Robust RL on State Observations with Learned Optimal Adversary

Motivation

Adversarial attacks used in image classificant tasks.
Attacks:
- Add imperceptible noises into the observations of states.
  - The observed environment slightly differs from true environment states.
Using RL in safety-crucial applications:
- Autonomous driving.
It is important for real-world RL agent under unpredictable sensing noise.
Contribute to the reality gap:
- An agent working well in simulated environments may fail in real environments due to noises in observations.
The weakness of a DRL agent on the perturbations of state observations:
- Vulnerability in function approximators.
  - Originate from the highly non-linear and blackbox nature of neural networks.
  - Example: For Atari games, CNN extracts features (e.g. for game of Pong, the position and velocity of the ball) from input frames.
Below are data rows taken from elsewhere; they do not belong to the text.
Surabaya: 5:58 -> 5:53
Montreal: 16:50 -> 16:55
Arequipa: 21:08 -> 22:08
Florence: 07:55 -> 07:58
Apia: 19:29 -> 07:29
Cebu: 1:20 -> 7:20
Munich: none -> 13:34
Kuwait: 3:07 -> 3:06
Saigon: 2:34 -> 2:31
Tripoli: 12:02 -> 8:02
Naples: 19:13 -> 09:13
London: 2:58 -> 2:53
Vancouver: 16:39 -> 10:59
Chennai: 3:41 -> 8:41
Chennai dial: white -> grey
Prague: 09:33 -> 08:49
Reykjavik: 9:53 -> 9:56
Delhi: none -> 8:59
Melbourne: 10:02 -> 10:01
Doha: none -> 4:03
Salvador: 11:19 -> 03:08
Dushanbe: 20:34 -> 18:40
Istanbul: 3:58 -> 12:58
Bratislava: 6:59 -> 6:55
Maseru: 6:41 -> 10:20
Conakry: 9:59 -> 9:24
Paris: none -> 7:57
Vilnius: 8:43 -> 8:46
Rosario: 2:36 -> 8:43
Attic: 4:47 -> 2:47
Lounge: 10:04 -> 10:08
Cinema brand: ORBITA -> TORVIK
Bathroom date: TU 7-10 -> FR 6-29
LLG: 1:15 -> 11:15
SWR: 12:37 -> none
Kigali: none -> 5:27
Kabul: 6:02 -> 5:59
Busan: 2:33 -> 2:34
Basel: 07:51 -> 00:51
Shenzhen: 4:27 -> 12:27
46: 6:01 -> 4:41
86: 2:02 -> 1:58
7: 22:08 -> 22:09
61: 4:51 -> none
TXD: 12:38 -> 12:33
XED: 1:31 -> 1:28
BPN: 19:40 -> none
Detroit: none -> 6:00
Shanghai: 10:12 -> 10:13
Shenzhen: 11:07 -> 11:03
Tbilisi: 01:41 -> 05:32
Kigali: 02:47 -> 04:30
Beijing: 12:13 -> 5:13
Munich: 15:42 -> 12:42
Using attacks to add noises in the observations, CNN will extract wrong features.
- Intrinsic weakness of policy.
  - Even perfect features for states are extracted, a policy can still make mistakes due to an intrinsic weakness.
  - Example: In a finite-state MDP, there is no function approximation error, but the agent can still be vulnerable to small perturbations on observations (e.g. perturb the observation to one of the neighbors of the true states).
To improve the robustness of RL:
- A more robust function approximator.
  - Add a robust policy regularizer to the loss function. (indistinctive)
- A policy aware of perturbations on observations.
Related works:
- SA-MDP
  - The true state in the environment is not perturbed by the adversary.
  - Example: GPS sensor readings on a car are naturally noisy, but the ground truth location of the car is not affected by the noise.
- Robust MDP (RMDP)
  - The worst case transition probabilities of the environment are considered.
  - This setting is essentially different from SA-MDP.
- Robust Adversarial RL (RARL)
  - Learn an adversary online together with an agent.
  - Train an agent and an adversary under the two-player Markov game setting.
  - The adversary can change the environment states through actions directly applied to environment.
  - The goal is to improve the robustness against environment parameter changes, such as mass, length, or friction.
- Action Robust RL
- The learning process of above works are still a MDP, but consider the perturbations on state observations will lead it to a POMDP problem.

Contributions

With a fixed agent policy:
- An optimal adversary to perturb state observations can be found.
  - The learned adversary is much stronger than previous ones.
- And, it is guaranteed to obtain worst case agent reward.
Propose a framework of alternating training with learned adversaries (ATLA).
- Training an adversary online together with the agent using policy gradient following the optimal adversarial attack framework.
- Improve the robustness of the agent.
History (the past states and actions) can be important for learning a robust agent.
- Propose to use a LSTM based policy in the ATLA framework.
  - It is more robust than policy parameterized as regular feedforward NNs.

Method

POMDP

\[\langle S,A,O,\Omega,R,P,\gamma \rangle\]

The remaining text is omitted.